G20 başkanlığı bize geçiyor. 2015 boyunca Türkiye, dünyanın vitrini olacak. İstanbul ise küresel marka olma yolunda hayati fırsat elde edecek. Tam da bu sürede bizim daha fazla yerel kabiliyet üretmemiz gerekiyor. Peki, nedir bu yerel kabiliyet?
Şu anda yeryüzünde 1 milyon yerleşke var. 18 bini turizm varış noktası… Bin kentin 100 yıldan daha uzun tarihi var. Bin yıldan eski kent sayısı ise 100. İstanbul bu 100 kent arasında ve konumu giderek yükseliyor. Nitekim 2023'te ilk 10 ekonomi arasında olmak için, ilk 10'da markan ve kentin olmazsa olmaz…
Tarihe bakıyoruz. Bir kenti tarih sahnesinde var eden 3 temel dinamik görürüz. 1-doğal kaynaklar, 2-tarihi kültürel miras ve 3- yerel kabiliyet… Bu 3 dinamik aynı anda var olageldiği sürece kentler yükseliyor ya da düşüyor, arkeolojik kazılarının gündemine giriyor.
İstanbul, bundan önce Habitat İstanbul ile küresel arenada sahne aldı.
Derken 1010 Kültür Başkenti projesiyle bu fırsatı yakaladık. Her ikisini yeterince değerlendirebildiğimiz söylenemez.
Fakat G20 başkanlığına çok daha hazırız.
Doğal kaynaklarımızla övündüğümüz yıllar geride kaldı; "cennet vatan" der fakat cehenneme çevirirdik. Tarihi kültürel mirasımızla övünme yıllarını da aştık. Neticede sürekli tarihiyle övünüp başka şey yapmayanlar, bana göre patatese benzer. Neticede iyi tarafları toprağın altında kalmıştır.

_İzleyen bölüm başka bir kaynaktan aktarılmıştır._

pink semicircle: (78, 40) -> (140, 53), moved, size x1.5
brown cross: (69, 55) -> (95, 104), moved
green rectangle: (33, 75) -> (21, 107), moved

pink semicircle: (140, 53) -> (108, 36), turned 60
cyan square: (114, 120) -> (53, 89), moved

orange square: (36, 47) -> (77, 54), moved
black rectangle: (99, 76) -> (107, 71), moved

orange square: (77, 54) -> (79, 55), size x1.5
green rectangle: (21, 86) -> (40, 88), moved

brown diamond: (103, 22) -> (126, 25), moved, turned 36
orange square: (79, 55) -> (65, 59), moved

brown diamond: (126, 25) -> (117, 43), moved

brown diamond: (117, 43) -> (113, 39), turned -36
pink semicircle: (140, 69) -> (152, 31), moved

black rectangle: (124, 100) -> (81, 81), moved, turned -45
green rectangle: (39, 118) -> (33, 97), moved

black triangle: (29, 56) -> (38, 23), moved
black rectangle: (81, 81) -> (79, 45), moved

Ancak yerel kabiliyetleri var ettiğinizde o zaman hem coğrafyanız hem de kültürünüz sizi yüceltiyor.
İstanbul'u finans merkezi yapmak gibi, kısa filmin merkezi yapmak gibi.
Peki, nereden çıktı kısa film? Anlatayım…

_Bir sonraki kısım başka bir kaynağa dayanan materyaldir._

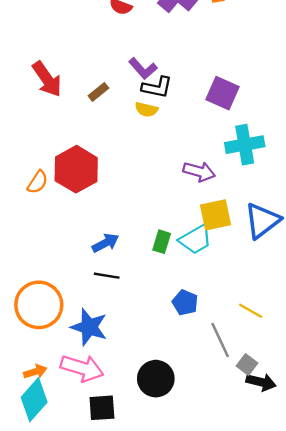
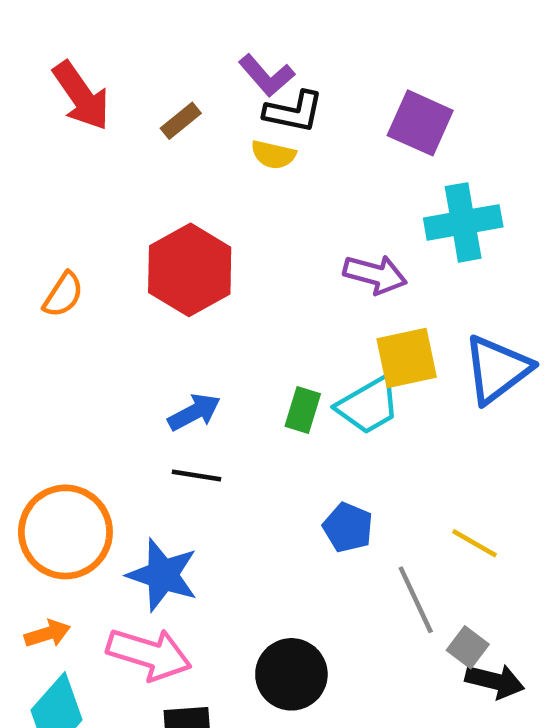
red hexagon: (76, 169) -> (190, 270), moved
orange arrow: (35, 372) -> (47, 634), moved

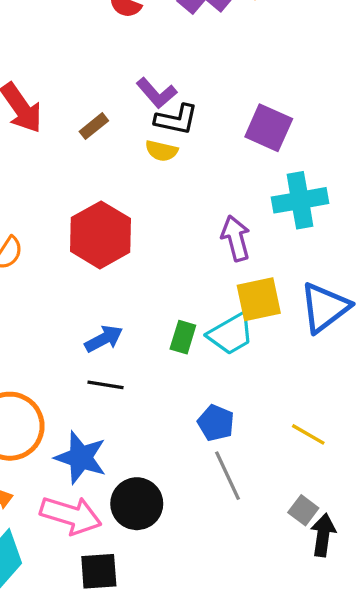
purple arrow: (375, 274) -> (236, 238), turned -120
gray line: (416, 600) -> (227, 476), moved
black circle: (291, 674) -> (137, 504), moved
black arrow: (495, 681) -> (323, 535), turned -96

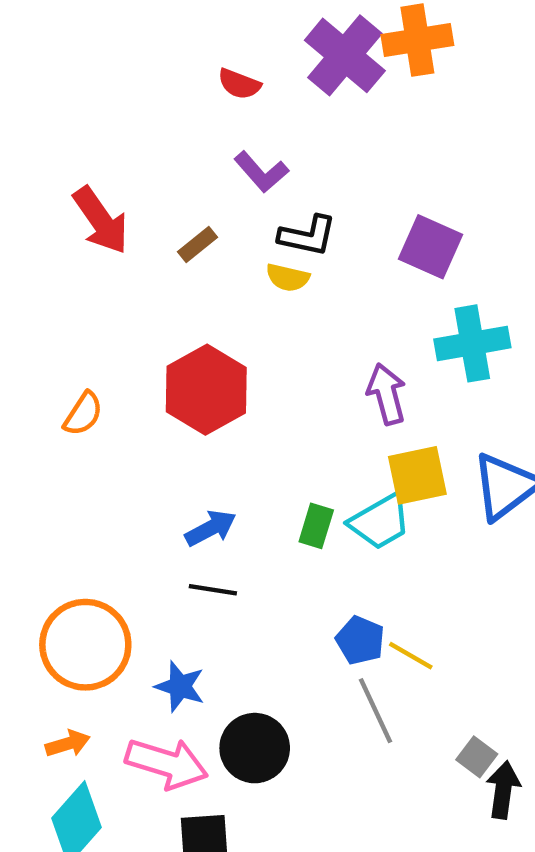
purple L-shape: (157, 93) -> (261, 172), moved
yellow line: (308, 434) -> (411, 656), moved
blue star: (81, 457) -> (180, 686), size x0.7

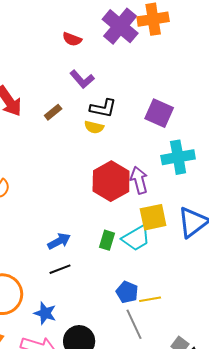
red hexagon: (206, 390) -> (111, 181), moved
black line: (213, 590) -> (60, 269), turned -30
yellow line: (411, 656) -> (150, 299), turned -40

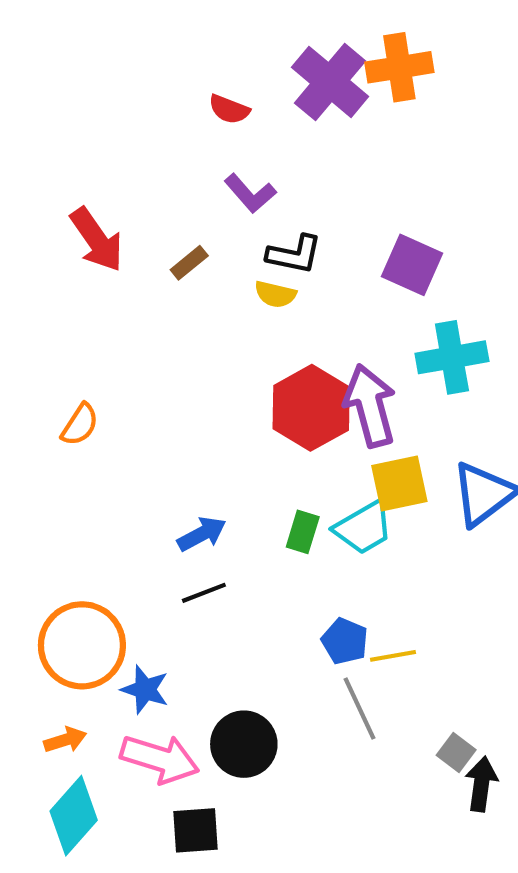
purple arrow: (139, 180) -> (370, 406), size x1.4
blue star: (45, 313) -> (145, 689), moved

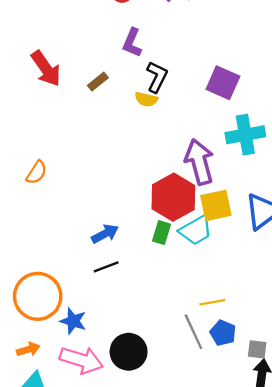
purple L-shape: (250, 193) -> (132, 43), turned 64
black L-shape: (294, 254) -> (157, 77), turned -76
red hexagon: (311, 408) -> (173, 197), moved
blue pentagon: (345, 641) -> (223, 333), moved
gray square: (456, 753) -> (257, 349), moved, turned -30

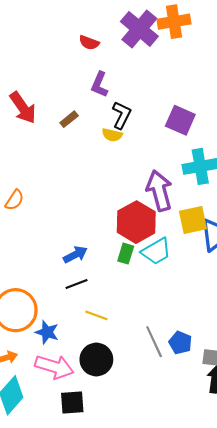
yellow square: (216, 205) -> (193, 220), moved
yellow line: (212, 302) -> (96, 315), moved, turned 30

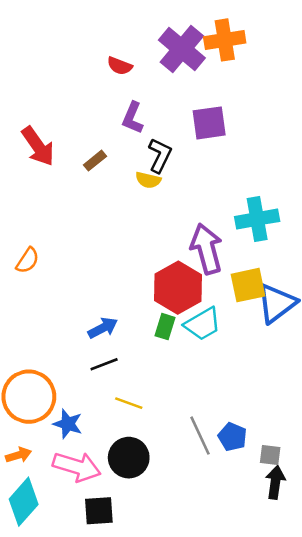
purple square: (180, 120) -> (209, 123), moved, turned -32

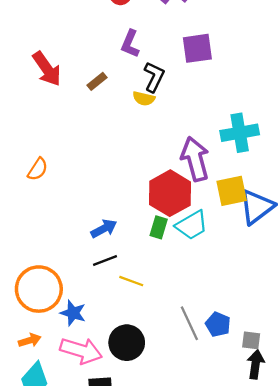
yellow line: (129, 403) -> (131, 281), moved

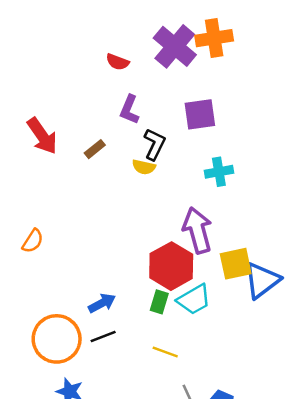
cyan cross: (240, 133) -> (219, 172), moved, size x0.7
yellow line: (131, 281) -> (165, 352), moved
orange circle: (39, 289) -> (57, 339), moved

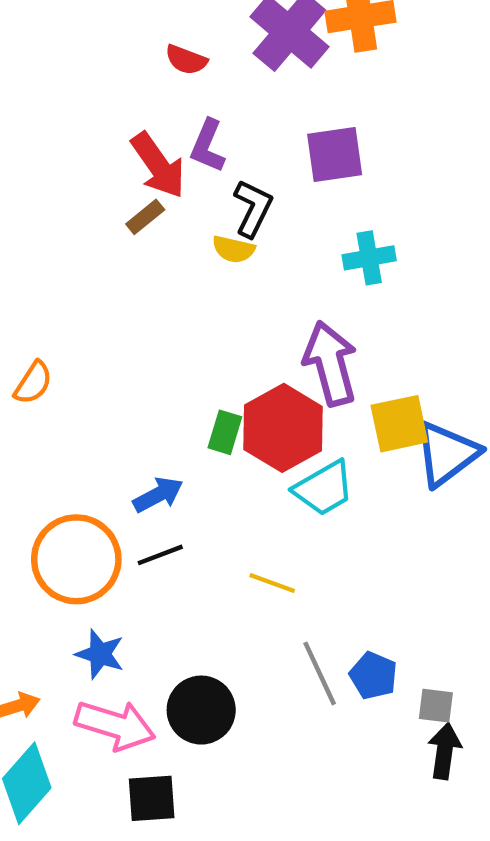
red arrow: (42, 136) -> (158, 165), moved
green rectangle: (159, 302) -> (225, 432), moved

Cemal Reşit Rey'de Uluslararası Boğaziçi Festivali'nin açılışında idim.
Başta İstanbul Medya Akademisi olma üzere Sabah ve aHaber'in de sponsor olduğu festivalin iddiası; "dünyanın en prestiji kısa film ödüllerinin verildiği platform olmak."

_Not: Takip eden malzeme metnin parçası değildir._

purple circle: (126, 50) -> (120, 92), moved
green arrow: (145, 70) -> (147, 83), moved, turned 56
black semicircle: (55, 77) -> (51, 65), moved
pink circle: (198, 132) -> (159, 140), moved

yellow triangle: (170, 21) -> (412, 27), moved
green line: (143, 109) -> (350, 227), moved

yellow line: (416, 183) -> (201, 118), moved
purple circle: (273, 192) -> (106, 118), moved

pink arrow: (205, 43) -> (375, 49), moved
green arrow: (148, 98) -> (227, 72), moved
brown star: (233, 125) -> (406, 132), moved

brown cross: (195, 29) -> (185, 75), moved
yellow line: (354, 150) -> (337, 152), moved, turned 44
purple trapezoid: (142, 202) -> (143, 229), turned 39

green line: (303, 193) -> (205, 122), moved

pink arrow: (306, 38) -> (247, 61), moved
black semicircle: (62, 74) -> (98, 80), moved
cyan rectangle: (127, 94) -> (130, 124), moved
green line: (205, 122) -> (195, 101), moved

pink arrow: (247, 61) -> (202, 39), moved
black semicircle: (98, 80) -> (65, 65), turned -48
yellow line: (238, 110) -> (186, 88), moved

102 ülkeden 3 bin 682 film bu platformda değerlendirilecek, ödüllendirilecek. Jüri üyelerinden dostum Coşkun Çokyiğit; "uykusuz günler geceler bizi bekliyor" diyor ve ekliyor; "yarışmacılara bakınca küresel boyuta taşındığımızı hissediyorum."
Festival heyetinden Seda Caymaz; "İstanbul'u dünyada belirgin kılma yolunda Türkiye'de 100'üncü yaşına giren sinemayı desteklemeye kayıtsız kalamazdık"diyor. Benim gördüğüm bu yıl 2'ncisi yapılan festivalin yerel kabiliyetlerimizin iştahı kaçmaz ve mutfaktaki aşçıya servis yaptırmak yerine Burçak Evren örneği yerel kabiliyetler üzerinden dünyaya takdim edilirse bu maya tutacak.